The American military entered World War I operating with the belief that, in the words of one administrator, “disabilities may be reduced or caused to disappear entirely” with as little as six weeks of physical therapy and vocational training. It was a pie-in-the-sky view that didn’t square with the severity of the injuries soldiers brought back from Europe.
“[Reformers] had an ideology,” Linker notes. “And as with most ideology, it’s hard to actually put it into practice. I don’t think the rehabilitation project was a bad thing. The ideology failed in the sense that they thought we can remove cash payments to veterans because we can cure them.”
It’s easy to view the World War I enthusiasm for rehabilitation as naiveté, but Linker and other scholars argue that it’s still at the heart of the way the military operates today.
At the end of War’s Waste, Linker quotes 2004 Congressional testimony from Brett Giroir, deputy director of the Defense Advanced Research Projects Agency. He went before Congress to advocate for funding for a new, advanced rehabilitation center that would prepare “amputees to return to normal life, with no limits whatsoever”—a statement that just as easily could have been made 100 years ago. Linker also observes that during the Afghanistan and Iraq wars, President George W. Bush frequently was photographed jogging with amputee soldiers wearing C-legs, effectively reinforcing the World War I-era narrative of maximal rehabilitation.
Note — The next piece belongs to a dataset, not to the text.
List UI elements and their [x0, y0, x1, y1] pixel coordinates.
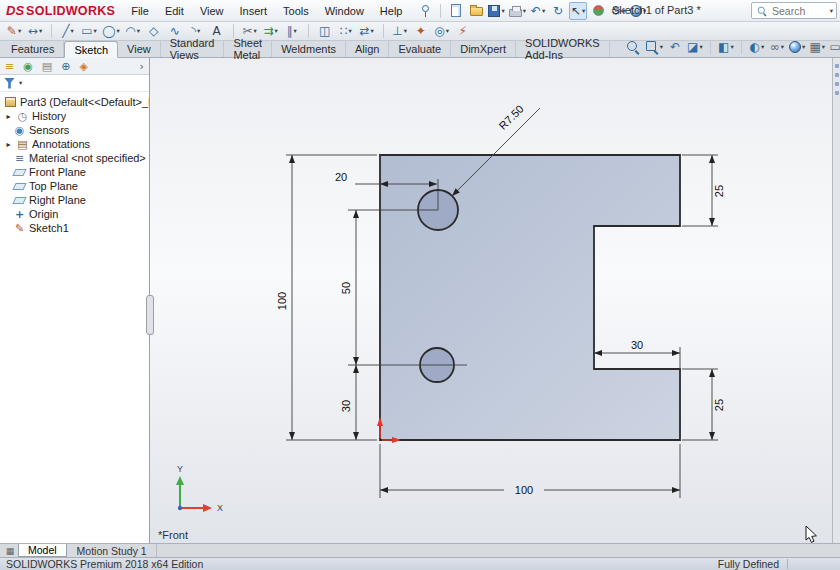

Of course, rehabilitation is a wonderful thing in and of itself. Linker thinks so, too, though she also argues that the potential of rehabilitation is often oversold in a way that makes war seem more palatable.
“I think rehabilitation can perversely be used as a way to persuade people that continual warfare is just fine,” she says. “The message is that we can send courageous men and women off to war [with the assumption that] when they come home, they might be injured, but we can fix them, and everything goes on normal and fine.”